Catch The Jew!
Page 14
The proceedings are in English. A Jewish speaker stutters in bad English, an Arab speaks clearly in both English and Arabic, and a guest from Norway speaks the clearest English and tells us that he’s here of his own will, which means that he is not paid by anyone. A righteous man, and it’s great that he makes it public. Since he’s already here, by the way, and he’s so great, he will be stepping in as our key speaker, to replace the one that cancelled.
There is one problem, of course: most of the people here don’t understand English. When I approach them in English, asking for example, “Where are you from?” I get an answer, not in English, whose meaning is: “Good morning.” KAS, I guess, wants to be “international,” and so English is great. Kidding aside, it’s probably a great idea to collect people who don’t understand one another and make sure they can’t talk to each other. It’s a deep concept and I’m going to discuss it in a multi-volume book I plan to write about this.
Speeches done – that is, for now – the session starts.
An Israeli peace activist tells us to move the chairs away and stand and form a circle. We are not to touch hands, she says. Arabic music starts and we are to think that we are in a kitchen cooking.
Next step, after we have “prepared” our mutual food, we are to face each other and talk. I offer my hand to a Jordanian lady with a hijab next to me, in clear violation of the rules, but she doesn’t shake the hands of a man, she says. A Jordanian man, who does shake my hand, asks me if I’m a “Jew.” I tell him that I don’t remember who I am, but that if I’m not mistaken I’m neither Jew nor Arab. He counters this and says that I must be one or the other. I say I’m German. Welcome to His Excellency King Abdallah’s land.
Next step: Western music comes up on the speakers and we are told to dance. I look at the dancers, none of whom can move in any graceful manner, and for a moment I think that I have just been dropped into a mental institution. It’s really bizarre, but the people here seem to have a good time. It’s kind of a sport for them, I guess. Burning calories in the gym doesn’t need rhythm, does it?
It’s a big mess, and a German lady suggests that we break for coffee. The lack of leg coordination must have been torture for her.
***
In the coffee break I meet some Jordanians from the city of Zarka and some Palestinians from Jerusalem, but I can’t locate any Palestinians from the West Bank. There’s a delegation here from Ramallah, I’m told. Where are they? A man volunteers to show me to the Ramallah delegation. He finds none. But this does not mean they are not here; they are. Where? In the toilet, he says. All Ramallah people are urinating at the same time.
Time passes and he locates one of the pee-makers. Right there, he says, is the Ramallah group. I approach the person shown to me. He’s from Ramallah. He says, that’s true. What school in Ramallah does he teach at? Oh, no, he teaches in Jerusalem. And where are his friends, the other Ramallah people? They are in Ramallah, naturally. Not here? No, not here. In Ramallah.
Ramallah is better, cooler.
There’s a big difference between having people from Ramallah and having people from Jerusalem in this hotel. Jerusalem is governed by Israel, and its Arabs don’t need to come to Jordan to meet Jews.
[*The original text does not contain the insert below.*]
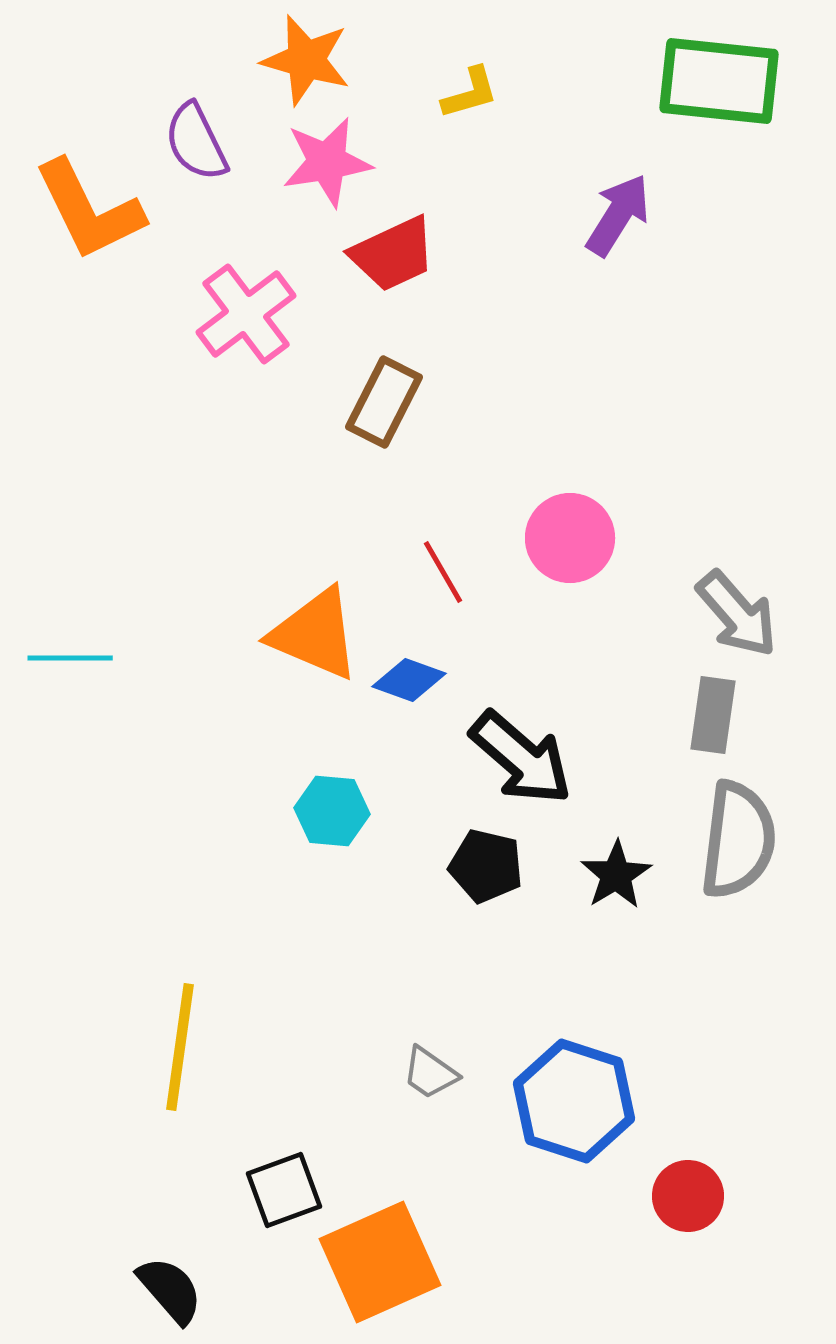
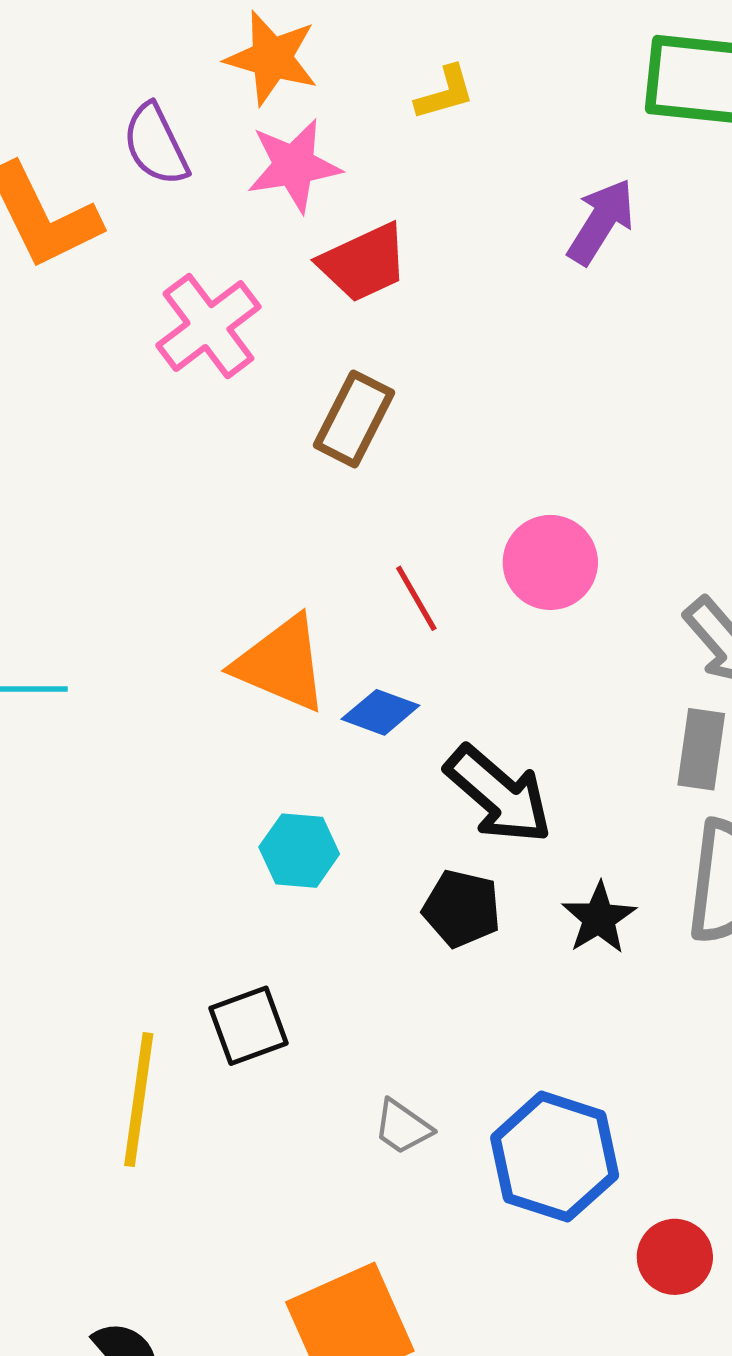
black square: (284, 1190) -> (249, 1026), moved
But there are no Jews in Ramallah, home to the Palestinian government, and if its Arabs are to meet Jews, KAS would be able to claim to be a great matchmaker. But the Ramallah delegation is either urinating in some Jordanian toilet or joyfully eating falafel in Ramallah.
What does KAS really think?
This German peace event costs about 200,000 shekels (around 45,000 euro), I’m told by an official. At least it’s cheaper than the hamam in Al-Quds University
I look at the people and notice a striking difference between Arabs and Jews. The Jews are overeager to please, while the Arabs walk with their heads up and with pride. And as much as the Jews try to hide their culture, with not one of them wearing or showing any distinguishing Israeli or Jewish symbols, the Arabs show theirs with great self-esteem.
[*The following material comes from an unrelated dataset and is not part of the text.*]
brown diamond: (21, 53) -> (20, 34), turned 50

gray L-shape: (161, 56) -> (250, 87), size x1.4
After coffee break the groups are divided into three, each assigned a different room: Palestinians, Jordanians, and Israelis. I guess that’s how you make people love each other, by separating them. There’s one interesting rule: the groups are not supposed to talk politics.
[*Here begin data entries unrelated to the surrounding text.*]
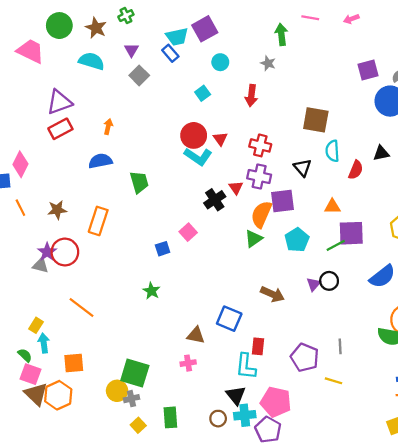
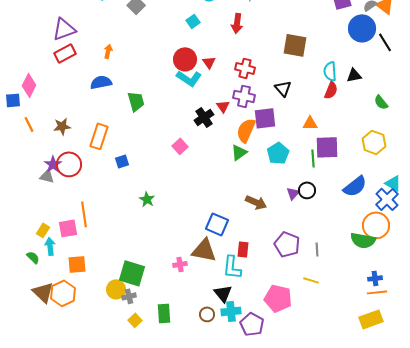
cyan semicircle: (332, 151) -> (330, 71), moved
green line: (336, 245) -> (313, 158), turned -66
blue square: (163, 249) -> (122, 161), moved
orange line: (82, 308) -> (84, 214), turned 45
brown triangle: (196, 335) -> (204, 250), moved, size x1.5
purple pentagon: (305, 357) -> (287, 244), moved
pink square: (30, 374) -> (68, 228), moved, turned -30
pink pentagon: (276, 402) -> (278, 298), moved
I go to check the Palestinian group, but I’m not allowed in. So I wait till they are done to find out who they are. A blond, a brunette, another brunette, and a few Jerusalemites come out, all talking to one another in English. This “Palestinian” group is composed of foreign nationals who teach in Palestinian schools, plus the Jerusalemites.
***
I take my time to chat with a Brit named Warwick, general manager of the Dead Sea Spa Hotel. His wife, he tells me, is a Palestinian from Bethlehem.
Muslim?
“Christian. Church of England.”
When did she leave Bethlehem?
“In the 1950s, when the Israelis occupied the city.”
Wait a sec: Were there Israelis in Bethlehem in the 50s?
“Let me check.”
He takes his smartphone and checks. “Oh, nineteen-sixty-seven,” he corrects himself.
Good that he knows how to use Google to find out when his wife left Bethlehem. I love Brits like him.
***
I go back to the KAS event.
As I enter I offer my hand to one of the Arab men. He responds by asking: “Are you a Jew?” No, I say: I’m half American and half German. He shakes my hand.
Evening comes. Dinner is done and we sit outside listening to loud Arab music by a local band. I offer one of the Israelis, for whom this is his first time in an Arab land, to show him Amman. Amman is nice, I say to him, and I wouldn’t mind driving to the capital with you. He is dying to see Amman, he tells me, but he’s not allowed to leave the hotel.
Why?
He was told by KAS that “I cannot leave the hotel. All of us were told this. It’s not safe for Jews in Jordan. Just a few days ago a Jordanian parliament member called for the kidnapping of Israelis in Jordan, if there were any, and to hold them hostage.”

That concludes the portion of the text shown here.